Tauranga “short changed” by commission appointment
Commissioners are set to take over Tauranga City Councillors’ responsibilities in February, but with so few details about the appointments, questions remain over how the public will still be able to engage with the decision-making process.
People and engagement general manager Susan Jamieson says it's too early to give definitive answers about whether the commissioners will be as readily available to the public as councillors are.
She says the commissioners will determine what the community engagement process will look like.
The appointments will be announced in early February and they take up their roles on February 8.
Councillors’ mobile numbers and emails are on the council website and councillor Kelvin Clout says they are effectively open to the public all hours of the day and night.

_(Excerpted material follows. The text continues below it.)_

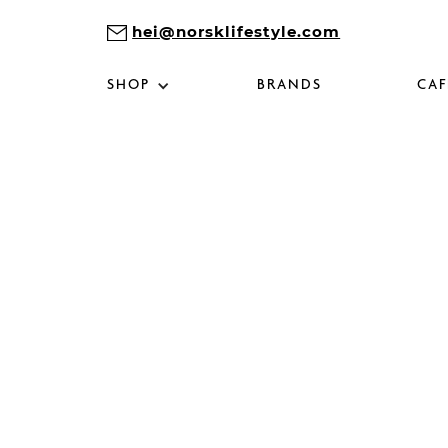
hei@norsklifestyle.com
SHOP
BRANDS
CAF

He is contacted up to 20 times a week, with a lot of this requiring follow up with council staff or connecting people in the community.
Kelvin doesn’t agree with the appointment of commissioners and says it is a step too far.
“To replace all of the elected members with unelected bureaucrats is a backward step for local democracy.”
One of his biggest concerns is people won’t have the same level of access to the commissioners and they might not be Tauranga-based.
He says because the commissioners are unelected, they’re not as accountable to the voters.
“I think the community will be really short changed.”
The commission will still be required to abide by the Local Government Act, so meetings will be open to the public and formal consultation processes will continue.
Susan says as part of the commissioner appointment process, the Minister of Local Government Nanaia Mahuta made it clear that she expects a high level of community engagement and will be seeking to appoint people with strong relationship-building capabilities who can quickly develop the confidence of the community.
In December, Mahuta announced a commission will be appointed saying council had not presented sufficient evidence on how it would address its problems.
“I consider a commission to be necessary to deliver the strategic leadership that the council and city needs.”
Last year, councillor Jako Abrie and Mayor Tenby Powell resigned, citing dysfunction amongst the councillors and calling for commissioners to be appointed.
Until the appointments on February 8, councillors remain in their roles and can be contacted. Any operational matters or information requests should be dealt with by council.